Perhaps the most stark reason that this decision should probably have been made with consultation is that we cannot afford to get this wrong. Coronavirus is not gone. Although it has been pushed back, local lockdowns are still in place, with more in the offing. If we trip up now, then all the good work and hard times that have passed over the last five months could be for nothing. Consultation is not a panacea. But it could help to reduce the risk of a policy going horribly wrong. I do realise that the tone around this decision has been very negative. It is entirely possible that this won’t go wrong, that the reorganisation will happen and everything will run smoothly. But it’s a big risk. Restructuring of major public infrastructure always is. All hands are very much still needed at the coronavirus pumps.

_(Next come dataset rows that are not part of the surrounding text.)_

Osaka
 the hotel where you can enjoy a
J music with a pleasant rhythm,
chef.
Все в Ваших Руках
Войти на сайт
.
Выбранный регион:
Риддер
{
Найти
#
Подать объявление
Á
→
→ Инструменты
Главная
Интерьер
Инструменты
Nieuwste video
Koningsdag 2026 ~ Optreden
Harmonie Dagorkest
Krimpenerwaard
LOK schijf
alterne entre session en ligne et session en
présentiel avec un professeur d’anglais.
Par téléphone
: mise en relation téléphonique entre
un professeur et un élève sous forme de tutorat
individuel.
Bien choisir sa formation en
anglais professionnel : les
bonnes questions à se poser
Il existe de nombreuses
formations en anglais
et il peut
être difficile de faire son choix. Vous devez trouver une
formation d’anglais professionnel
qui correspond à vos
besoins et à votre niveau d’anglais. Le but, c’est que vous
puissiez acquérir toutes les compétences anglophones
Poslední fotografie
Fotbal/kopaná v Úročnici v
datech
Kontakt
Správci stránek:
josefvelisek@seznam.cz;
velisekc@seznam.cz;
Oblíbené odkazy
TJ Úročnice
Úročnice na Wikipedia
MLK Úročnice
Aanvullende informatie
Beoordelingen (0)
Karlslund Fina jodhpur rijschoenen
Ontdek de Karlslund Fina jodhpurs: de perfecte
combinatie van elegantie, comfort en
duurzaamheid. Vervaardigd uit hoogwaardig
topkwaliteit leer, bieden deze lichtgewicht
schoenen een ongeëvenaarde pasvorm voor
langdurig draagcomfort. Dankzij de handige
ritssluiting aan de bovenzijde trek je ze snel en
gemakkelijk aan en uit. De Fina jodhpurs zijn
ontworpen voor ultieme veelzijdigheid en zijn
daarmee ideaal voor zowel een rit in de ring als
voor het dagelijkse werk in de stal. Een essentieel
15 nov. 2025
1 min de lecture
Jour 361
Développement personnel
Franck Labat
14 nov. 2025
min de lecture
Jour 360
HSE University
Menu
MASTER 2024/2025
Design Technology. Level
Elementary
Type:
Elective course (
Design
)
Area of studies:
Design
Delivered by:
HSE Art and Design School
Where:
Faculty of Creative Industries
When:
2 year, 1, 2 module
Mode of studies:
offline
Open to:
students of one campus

One of the key reasons we consult is to make better decisions. This is particularly pertinent when it comes to big decisions that could have far ranging impacts upon a large number of people. At this moment in time, it is perhaps hard to think of a bigger decision than the protection of public health, or one that affects so many people. In light of that, it would perhaps have been desirable for this decision not to have been taken in the manner that it has, but rather to have been arrived at and developed after consultation, in order to ensure that it was being taken for the right reasons, in a manner that maintained public and professional confidence, and that, if it were to go wrong, would have the minimum possible negative impact.